== EXCERPTED DATA ==
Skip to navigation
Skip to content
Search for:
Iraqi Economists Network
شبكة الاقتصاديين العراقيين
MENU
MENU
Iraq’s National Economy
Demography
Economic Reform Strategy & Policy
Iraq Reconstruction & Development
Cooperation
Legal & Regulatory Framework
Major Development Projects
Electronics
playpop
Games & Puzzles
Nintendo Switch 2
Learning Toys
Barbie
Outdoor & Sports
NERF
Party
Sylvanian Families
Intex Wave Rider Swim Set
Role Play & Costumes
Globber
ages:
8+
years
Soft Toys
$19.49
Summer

--

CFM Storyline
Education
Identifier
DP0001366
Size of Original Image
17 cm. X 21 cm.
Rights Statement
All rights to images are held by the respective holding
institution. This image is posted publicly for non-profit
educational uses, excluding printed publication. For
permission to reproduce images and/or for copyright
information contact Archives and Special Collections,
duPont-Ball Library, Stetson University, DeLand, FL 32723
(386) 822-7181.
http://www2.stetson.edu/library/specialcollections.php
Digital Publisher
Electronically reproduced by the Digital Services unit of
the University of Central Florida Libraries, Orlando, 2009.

* * *

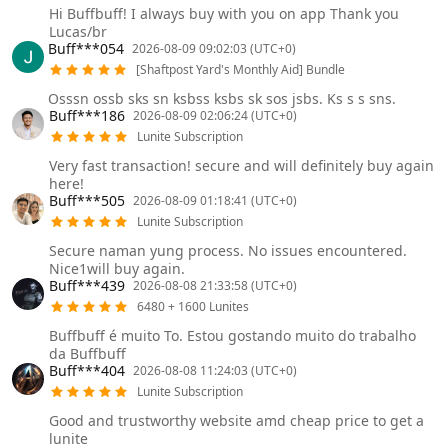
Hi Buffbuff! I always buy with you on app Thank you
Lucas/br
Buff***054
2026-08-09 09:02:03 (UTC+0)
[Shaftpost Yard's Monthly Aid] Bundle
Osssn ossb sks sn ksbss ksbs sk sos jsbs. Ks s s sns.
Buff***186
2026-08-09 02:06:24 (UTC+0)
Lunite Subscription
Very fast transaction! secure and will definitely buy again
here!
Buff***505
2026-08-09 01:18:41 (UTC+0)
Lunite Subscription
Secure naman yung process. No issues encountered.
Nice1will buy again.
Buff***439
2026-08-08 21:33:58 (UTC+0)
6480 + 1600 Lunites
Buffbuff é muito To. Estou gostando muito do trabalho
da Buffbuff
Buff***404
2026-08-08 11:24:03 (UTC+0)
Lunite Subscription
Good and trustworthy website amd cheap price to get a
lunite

== WORK ITEM ==
Report how many lines of the entries hold the string "University". Provide the number alone.

== YOUR RESPONSE ==
2